The students I interviewed spoke of their experiences as emotionally moving events or socially engaging experiences as well as intellectually educational realizations. Some of them had trouble finding the words to describe their experiences. Several got quite emotional while recounting their conversions. Using a technically refined computer program, I analyzed the transcripts of the students’ stories, categorizing terms and phrases as cognitive, emotional, or social. Within the “emotional” category, I placed the terms into over a dozen subcategories (e.g. joy, sadness, remorse, depression, relief, etc.). All forty stories included at least two out of the three dimensions—cognitive, emotional, and social. Most included all three with great variety of emotions.
On some level, this is not surprising at all. In fact, I can hear some of you responding to this with, “Well, duh!” But what strikes me is the discrepancy between the way the students described conversion and the way most evangelists present the gospel. We can imply conversion is only a matter of understanding and intellectual ascent. Some of us even downplay the emotions when we evangelize. We don’t want people to be ruled by emotions, but I wonder if we swing the pendulum too far in the other direction.
Perhaps a specific illustration will help. One young woman recounted how exhausted she was by the time she reached college. In her efforts to get accepted to college, she joined every activity her high school had to offer. She worked hard to get good grades, played several varsity sports, held offices in numerous clubs, and even volunteered outside of school. After her acceptance at her first choice, thanks to an impressive application, she began her freshman year with the same zeal to start building a good resumé for the job search four years in the future. By October, she was worn out. One night she heard someone (not the main speaker) at a Christian organization’s weekly meeting. She thought membership in a religious organization would look good on the resumé. The speaker read Jesus’ words, “Come to me, all you who are weary and burdened, and I will give you rest.” She couldn’t believe her ears.

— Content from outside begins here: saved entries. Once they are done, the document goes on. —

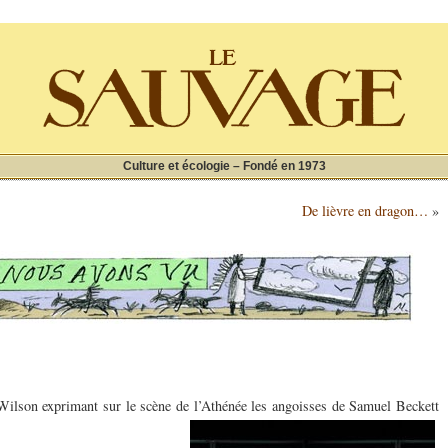
Culture et écologie – Fondé en 1973
De lièvre en dragon…
»
Wilson exprimant sur le scène de l’Athénée les angoisses de Samuel
Beckett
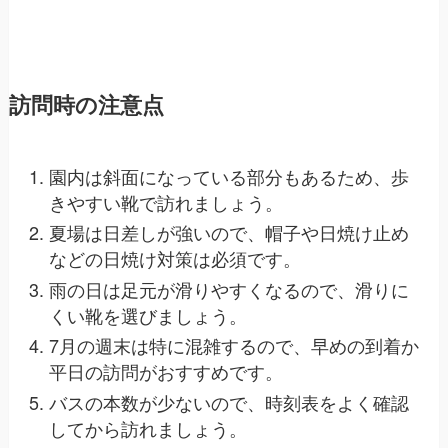
訪問時の注意点
園内は斜面になっている部分もあるため、歩
きやすい靴で訪れましょう。
夏場は日差しが強いので、帽子や日焼け止め
などの日焼け対策は必須です。
雨の日は足元が滑りやすくなるので、滑りに
くい靴を選びましょう。
7月の週末は特に混雑するので、早めの到着か
平日の訪問がおすすめです。
バスの本数が少ないので、時刻表をよく確認
してから訪れましょう。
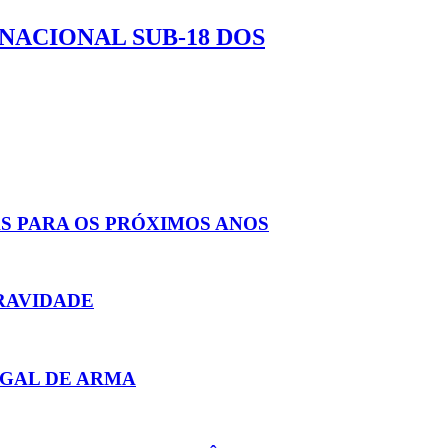
NACIONAL SUB-18 DOS
S PARA OS PRÓXIMOS ANOS
RAVIDADE
EGAL DE ARMA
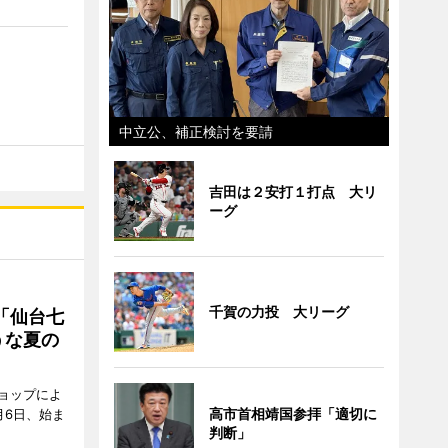
中立公、補正検討を要請
吉田は２安打１打点 大リ
ーグ
千賀の力投 大リーグ
「仙台七
うな夏の
ョップによ
高市首相靖国参拝「適切に
月6日、始ま
判断」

Someone was offering rest! That’s exactly what she desperately needed. She became a Christian less than a month later.
Please hear me carefully. I do not want to downplay the intellectual component of evangelism. Proclaiming the gospel is primarily a cognitive event. People need to understand and believe the truth of our message. But we should also appeal to other aspects of our personhood when we tell people the good news. It shouldn’t just sound like a logical argument that people can either accept or reject. Our gospel preaching (over a cup of coffee, in small group discussions, or from the pulpit) can also appeal to their need for rest, their hunger for meaning, their desire for connection, their remorse over sin, or a host of other aspects of what it means to be whole people.
For Biblical support of this multifaceted approach to evangelism, see D. A. Carson’s article, Motivations to Appeal to in Our Hearers When We Preach for Conversion. He identifies eight motivations found in the gospels and Acts:
- 1) fear,
- 2) the burden of guilt,
- 3) shame,
- 4) the need for “future grace”,
- 5) the attractiveness of truth,
- 6) a general, despairing sense of need,
- 7) responding to grace and love, and
- 8) a rather vague desire to be on the side of what is right, of what is from God, of what is Biblical, of what is clean, of what endures.
People are complex. The gospel is rich. Our evangelism should seek to connect the two. I’ll explore this further in the next lesson in my next blog.